Salon has been publishing a series of pro-Clinton pieces, claiming, basically, that to be an Obama supporter, you must be a sexist and hate Hillary because she's a woman.
Here's the thing, folks: I don't like Hillary Clinton because she's Hillary Clinton.
First, I think she's smug and dishonest. Now, that's not all that odd for a politician; all politicians are smug and dishonest to one extent or another. However, I think Hillary's more so than most. And the dishonesty is often about things (hello, Bosnia!) that are easy to check in the media record, or easy to disprove (35 years of public-service experience?!) with very little digging. Reasonable people can disagree over whether working-class Americans are bitter; reasonable people don't disagree that Hillary has never been shot at by snipers. Now, there are many men who are more smug and dishonest than Hillary Clinton. There are, likewise, many women who are far, far less smug and dishonest than Clinton. Calling Clinton, specifically, smug and dishonest does not a sexist make. But neither does Clinton's femaleness make her any less smug or dishonest.
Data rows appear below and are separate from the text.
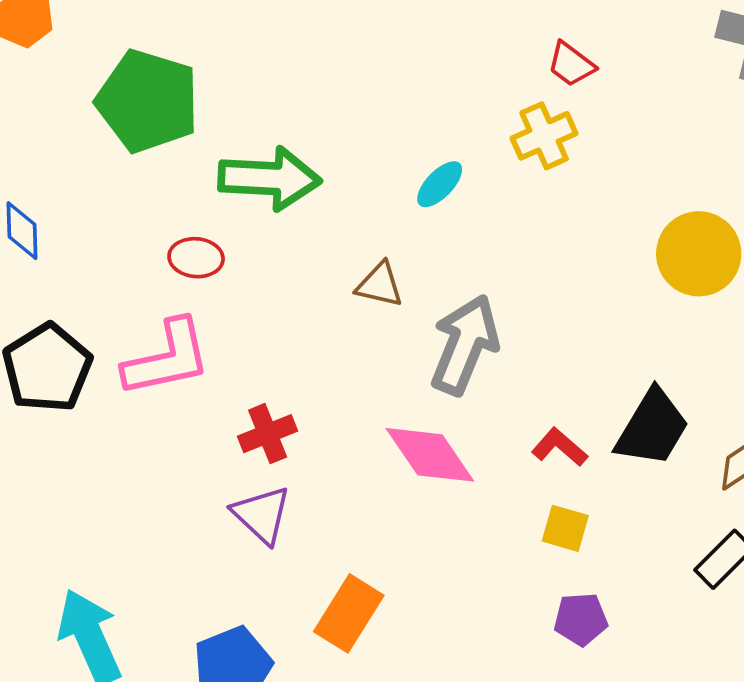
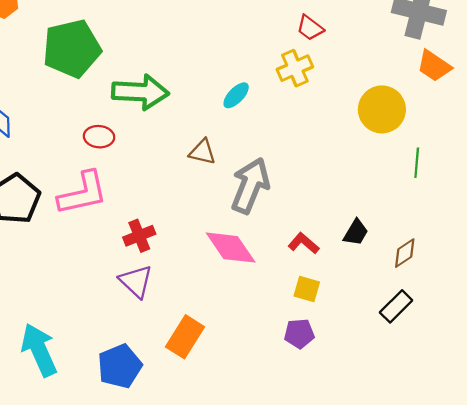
green pentagon: (148, 101) -> (72, 49), turned -30
yellow circle: (699, 254) -> (382, 109), moved
black trapezoid: (652, 428) -> (356, 232), size x0.6
purple pentagon: (581, 619) -> (299, 334), moved

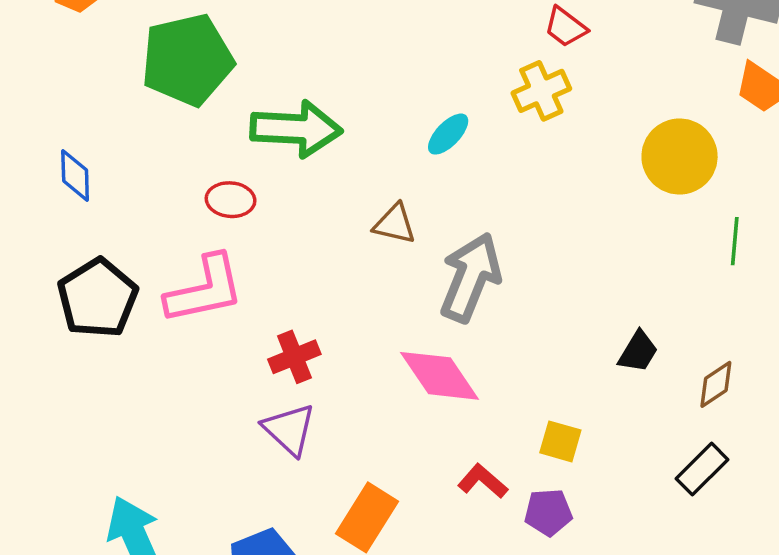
red L-shape: (304, 243) -> (483, 481), moved

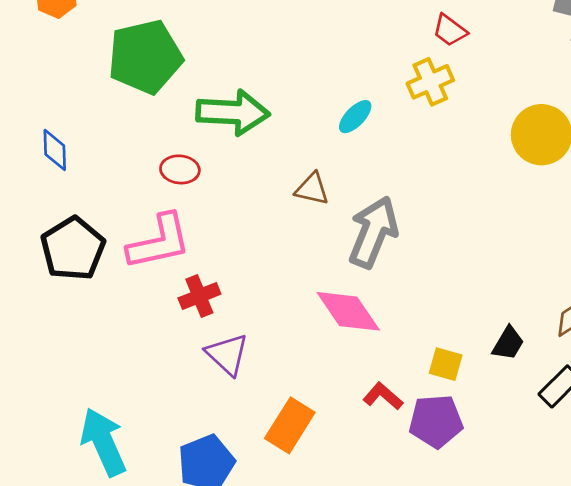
black trapezoid: (638, 352) -> (508, 343), moved
red cross: (294, 357) -> (199, 296), moved
purple pentagon: (548, 512) -> (436, 421), size x1.4

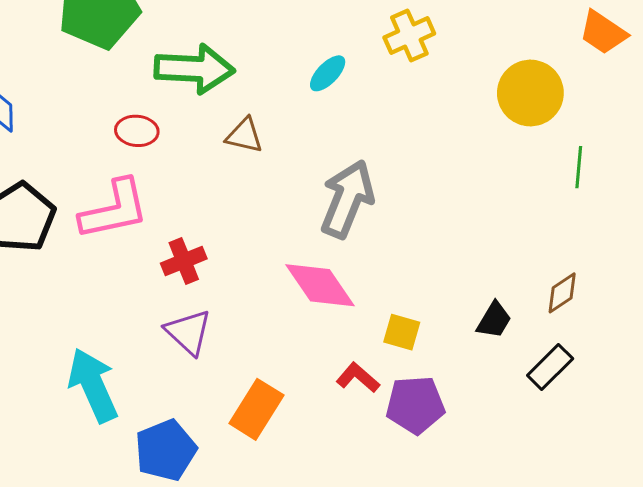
brown triangle: (312, 189) -> (244, 135), moved
red cross: (199, 296) -> (184, 261), moved
yellow square: (446, 364) -> (402, 332), moved
cyan arrow: (103, 442) -> (93, 385), moved

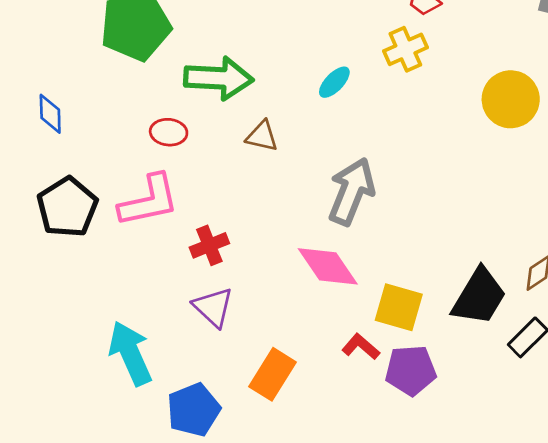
black trapezoid: (494, 320) -> (479, 297), size x1.8
yellow square: (402, 332) -> (399, 307), size x1.5

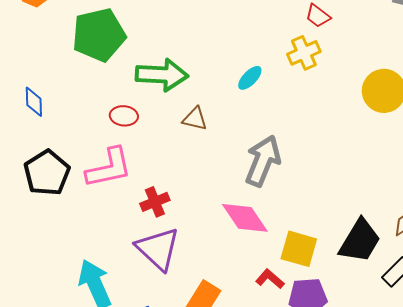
purple triangle: (213, 307) -> (158, 249), size x1.4

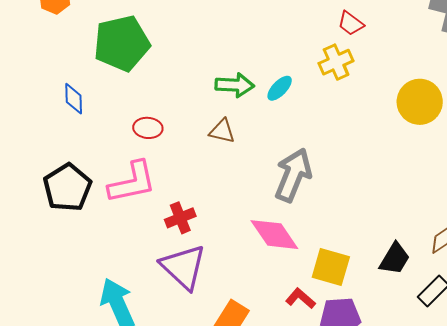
green arrow: (162, 75) -> (235, 85), moved, size x0.7
blue diamond: (34, 102) -> (74, 99), moved
black trapezoid: (360, 241) -> (395, 259), size x0.7

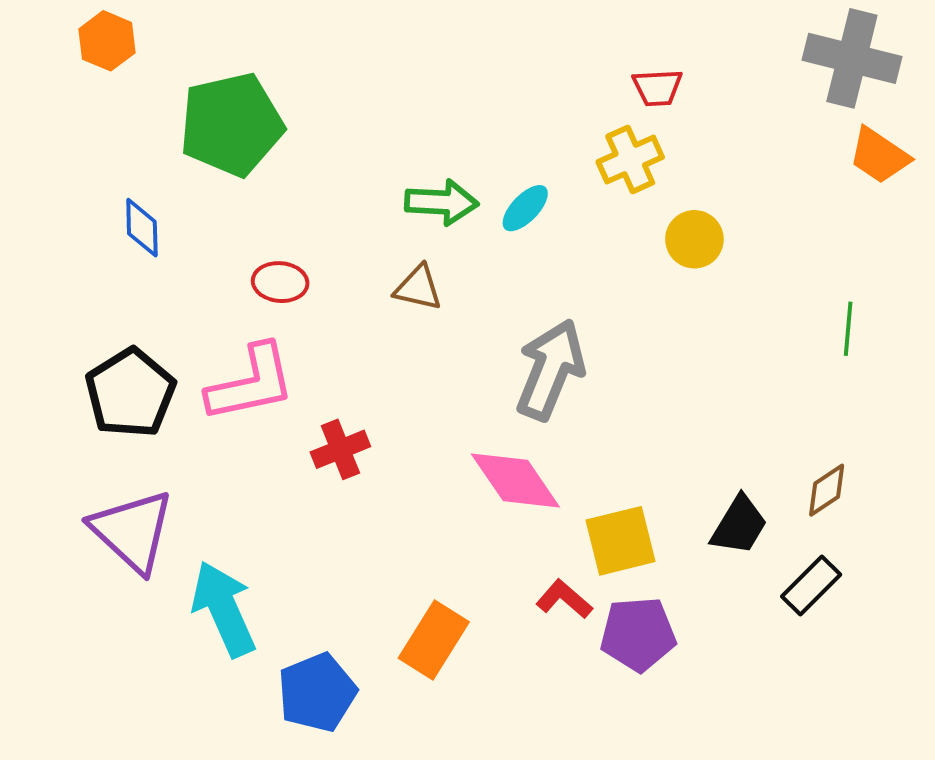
red trapezoid: (351, 23) -> (657, 88), turned -40
yellow circle: (420, 102) -> (694, 239), moved, size x0.7
purple triangle: (183, 267) -> (132, 531), moved
yellow square: (331, 267) -> (621, 541), turned -30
Further, I think Clinton is divisive. I think she is divisive because she is Hillary Clinton. When Georgia Republicans were after Zell "Democrat Keynote Speaker At The Republican Convention" Miller during his Senate campaign, their ads featured Zell talking about how much he loves Hillary Clinton. A hardcore Republican party-liner would vote against a tax-cut bill if the Clinton name were attached as a co-sponsor. And this is the real problem with the Clinton campaign and the idea of a putative Clinton Presidency: while her policy plans don't differ in many major ways from Obama's, there is much less chance Clinton would ever be able to convince a closely divided Congress to back her policies. Again, this is not a sexist observation: the same problem would attach if Bill Clinton were somehow to arrange to return for a third term. The Clinton name simply causes fits of irrational apoplexy in conservatives.
I don't like Clinton because--barring a miracle--she can't win the primary, and she continues to pretend that she can. It's Naderesque dishonesty and self-delusion, and, as somebody who fell for Nader's line in 2000, I'm doing my best to convince my fellow Democrats and assorted other Democrat-voting liberals not to make the same mistake I did. I feel the same way about Nader this year as I do about Clinton: you're wasting your supporters' time and money. And, unless Nader has recently undergone a sex change, I don't think that's sexist, either.
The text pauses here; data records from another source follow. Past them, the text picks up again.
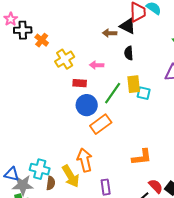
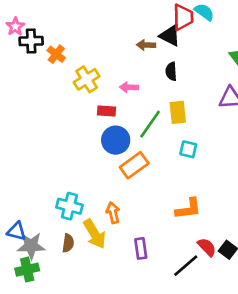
cyan square: (144, 93) -> (188, 149), moved
orange arrow: (85, 160) -> (113, 213), size x0.7
cyan cross: (40, 169) -> (69, 206), moved

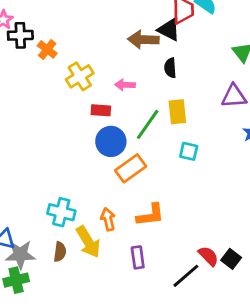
brown arrow: (146, 45) -> (143, 40), size x1.5
orange L-shape: (188, 209) -> (150, 215), moved

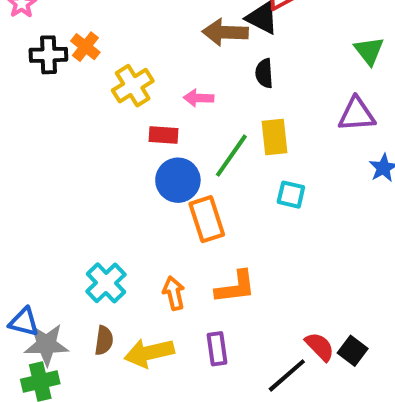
black cross: (20, 35) -> (48, 55), moved
orange rectangle: (131, 168) -> (207, 219), turned -72
cyan cross: (61, 212) -> (106, 283), turned 32
yellow arrow: (88, 242) -> (149, 353), moved, turned 108

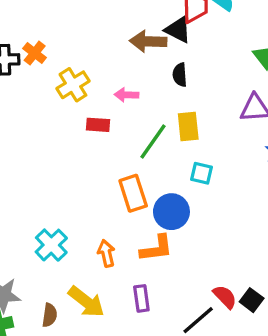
blue circle: (178, 180) -> (171, 212), moved
brown semicircle: (104, 340) -> (50, 315), moved
yellow arrow: (149, 353) -> (86, 302), turned -129

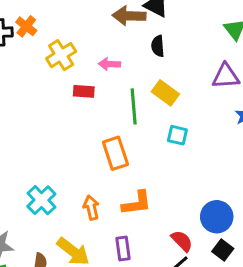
yellow rectangle: (188, 127) -> (165, 93), turned -48
green line: (153, 142) -> (134, 106), turned -40
blue circle: (171, 212) -> (217, 217), moved
red semicircle: (225, 297) -> (182, 241), moved

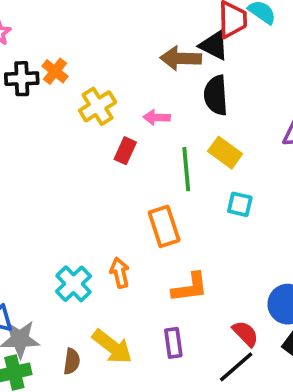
black semicircle: (158, 46) -> (216, 95), size x1.5
red rectangle: (84, 91) -> (125, 151), turned -70
orange arrow: (91, 208) -> (120, 273), moved

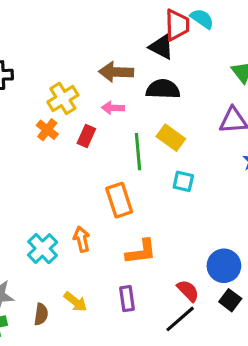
brown arrow: (181, 58) -> (116, 72), moved
orange cross: (55, 71) -> (47, 130), moved
black semicircle: (216, 95) -> (163, 89), turned 96
yellow arrow: (112, 347) -> (75, 302), size x0.7

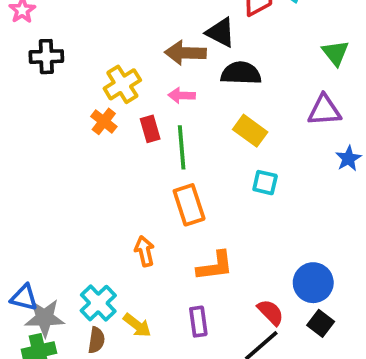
black triangle: (161, 47) -> (221, 32), moved
red rectangle: (86, 136) -> (150, 129), turned -40
green line: (138, 152) -> (182, 147), moved
cyan cross: (43, 249) -> (98, 303), moved

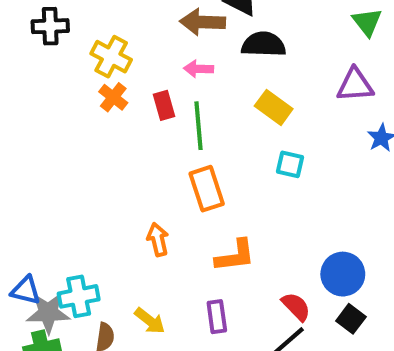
yellow cross: (122, 84) -> (111, 57), moved, turned -30
cyan cross: (98, 303) -> (79, 296), moved, turned 33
And, yes, I don't like Clinton, because for the first time since I've been able to vote, I can happily say that there's a candidate I can vote for. In 1996, I held my nose and voted for Clinton despite the messes of his first term. In 2000 and 2004, I voted against George W., because (in 2000) he was the idiot son of a loser President, and (in 2004) he was on his way to becoming the worst disaster to befall our country in nearly a century and a half. In 2008, we have the chance to elect somebody who has the potential to be truly transformative to the Presidency, and instead we're wasting time and money on a primary campaign that makes John "Did I mention I'm FUCKING 72 GODDAMN YEARS OLD" McCain look better with every passing day. Yes, Barack Obama has flaws. Lots of them. That doesn't change the fact that he's inspired me to do more work for a political campaign this year alone than I've done before in my life.
Those, Salon, are the reasons I don't like Hillary Clinton. One of the bedrock principles of feminism is, as I understand it, the radical idea that women should be treated as individuals. (I know, crazy, right?) So, here I am, treating Hillary Clinton as an individual, and as one that I happen to dislike. My reasons don't spring from the fact that she has a vagina, but from the fact that she is Hillary Rodham Clinton, and she has made a number of choices in her life that I disagree with. I am judging her on her own personal, individual merits, and she is coming up woefully short. If you think that makes me a sexist, then you clearly don't understand the term.